Returning the liver to the table, he wiped his stained fingers on the edge of a simple woolen toga.
“It turns out that I still dressed in purple, or rather in blood,” Caesar chuckled, “which means there is no other way ahead.”
“Return to Ravenna, proconsul,” the haruspex raised the bloody liver, “the gods do not give their blessing to…”
Kicking the corpse of the damned chicken from under his feet, Caesar said over his shoulder, “I don’t care about the omens. Let’s move, guys,” he threw back the tent flap, “Time is of the essence.”
The amber sparks of the campfires illuminated the north bank of the Rubicon. Pushing the snow with his army boots, Caesar moved down.

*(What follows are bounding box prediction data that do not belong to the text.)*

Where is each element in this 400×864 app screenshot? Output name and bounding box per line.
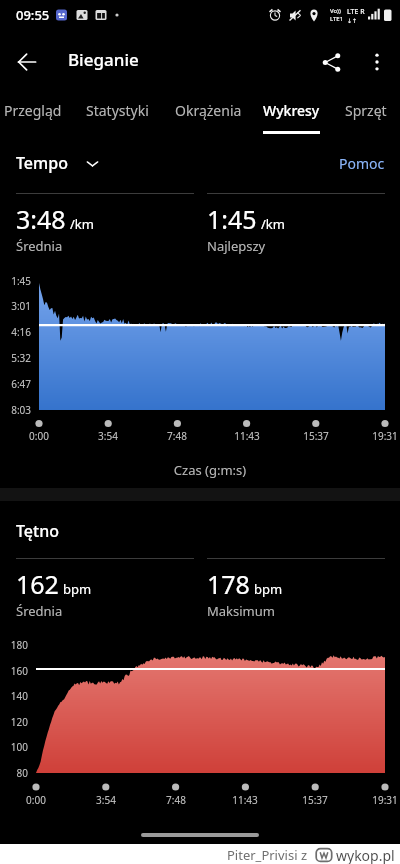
staticText: 15:37 — [286, 429, 346, 443]
staticText: 19:31 — [355, 429, 400, 443]
staticText: 1:45 — [0, 274, 31, 288]
staticText: Przegląd — [4, 101, 62, 120]
staticText: 5:32 — [0, 351, 31, 365]
button[interactable]: Okrążenia — [167, 90, 249, 134]
staticText: Najlepszy — [207, 237, 266, 255]
button[interactable]: Sprzęt — [335, 90, 397, 134]
staticText: Czas (g:m:s) — [10, 461, 400, 479]
staticText: 7:48 — [147, 429, 207, 443]
button[interactable]: More options — [354, 40, 400, 84]
button[interactable]: Przegląd — [0, 90, 67, 134]
button[interactable]: Statystyki — [77, 90, 157, 134]
staticText: Maksimum — [207, 602, 275, 620]
button[interactable]: Tętno — [16, 520, 59, 542]
staticText: Średnia — [16, 602, 63, 620]
staticText: 3:48 — [16, 202, 66, 236]
staticText: 162 — [16, 567, 59, 601]
staticText: 160 — [0, 664, 28, 678]
staticText: Bieganie — [68, 48, 139, 71]
button[interactable]: Pomoc — [339, 154, 385, 173]
staticText: bpm — [63, 580, 92, 598]
staticText: Tempo — [16, 152, 68, 174]
staticText: Vo)) — [330, 7, 341, 15]
staticText: 1:45 — [207, 202, 257, 236]
staticText: 11:43 — [215, 793, 275, 807]
staticText: 7:48 — [146, 793, 206, 807]
staticText: 180 — [0, 638, 28, 652]
staticText: Piter_Privisi z — [227, 846, 308, 864]
staticText: 8:03 — [0, 403, 31, 417]
button[interactable]: Tempo — [16, 152, 99, 174]
staticText: 09:55 — [16, 6, 50, 24]
staticText: Tętno — [16, 520, 59, 542]
staticText: LTE R — [347, 7, 365, 17]
staticText: /km — [70, 215, 94, 233]
staticText: wykop.pl — [336, 846, 395, 864]
staticText: 3:01 — [0, 299, 31, 313]
staticText: 80 — [0, 766, 28, 780]
staticText: 4:16 — [0, 325, 31, 339]
staticText: 11:43 — [217, 429, 277, 443]
staticText: 3:54 — [76, 793, 136, 807]
staticText: Wykresy — [263, 101, 320, 120]
staticText: 15:37 — [285, 793, 345, 807]
staticText: Sprzęt — [345, 101, 387, 120]
staticText: Średnia — [16, 237, 63, 255]
staticText: /km — [261, 215, 285, 233]
staticText: bpm — [254, 580, 283, 598]
staticText: 6:47 — [0, 377, 31, 391]
staticText: 3:54 — [78, 429, 138, 443]
button[interactable]: Wykresy — [255, 90, 327, 134]
staticText: Statystyki — [86, 101, 149, 120]
staticText: Okrążenia — [175, 101, 242, 120]
staticText: Pomoc — [339, 154, 385, 173]
button[interactable]: Back — [3, 40, 51, 84]
button[interactable]: Share — [308, 40, 354, 84]
staticText: 0:00 — [6, 793, 66, 807]
staticText: 100 — [0, 740, 28, 754]
staticText: 0:00 — [9, 429, 69, 443]
staticText: 120 — [0, 715, 28, 729]
staticText: LTE1 — [330, 15, 344, 23]
staticText: 140 — [0, 689, 28, 703]
staticText: 19:31 — [355, 793, 400, 807]
staticText: ↓↑ — [347, 17, 358, 24]
staticText: 178 — [207, 567, 250, 601]
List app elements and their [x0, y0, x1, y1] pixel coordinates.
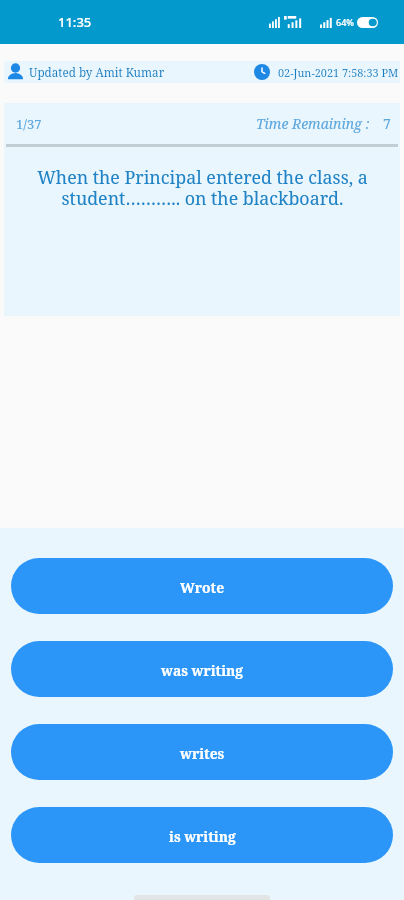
staticText: Wrote: [180, 578, 225, 597]
staticText: 1/37: [16, 115, 42, 133]
staticText: When the Principal entered the class, a …: [37, 165, 368, 211]
staticText: writes: [180, 744, 225, 763]
staticText: was writing: [161, 661, 244, 680]
staticText: 7: [383, 114, 391, 133]
staticText: 02-Jun-2021 7:58:33 PM: [278, 65, 399, 80]
staticText: Updated by Amit Kumar: [29, 64, 165, 80]
button[interactable]: was writing: [11, 641, 393, 697]
staticText: 64%: [336, 16, 354, 28]
button[interactable]: writes: [11, 724, 393, 780]
button[interactable]: is writing: [11, 807, 393, 863]
button[interactable]: Wrote: [11, 558, 393, 614]
staticText: is writing: [169, 827, 236, 846]
staticText: 11:35: [58, 13, 92, 31]
staticText: Time Remaining :: [256, 114, 370, 133]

“Return to Ravenna,” he spat into the icy mud, “listen to flattery at banquets during the day and wait for hired killers from Rome at night?”
Stopping by the water, he turned around. The soldiers surrounding the nearby bonfire rose, and Caesar ordered, “Give me these bones.”
“You,” he pointed to a stocky man with a scar on his cheek, “I remember you from the British campaign. How many years are you in the army?”
“Fifteen, proconsul,” the soldier bowed his short-cropped head. “Where do we go next?”
A dice fell into his palm, and Caesar threw it into the dark river.
“Only forward,” he responded. “Raise the cohorts because we are crossing the Rubicon.”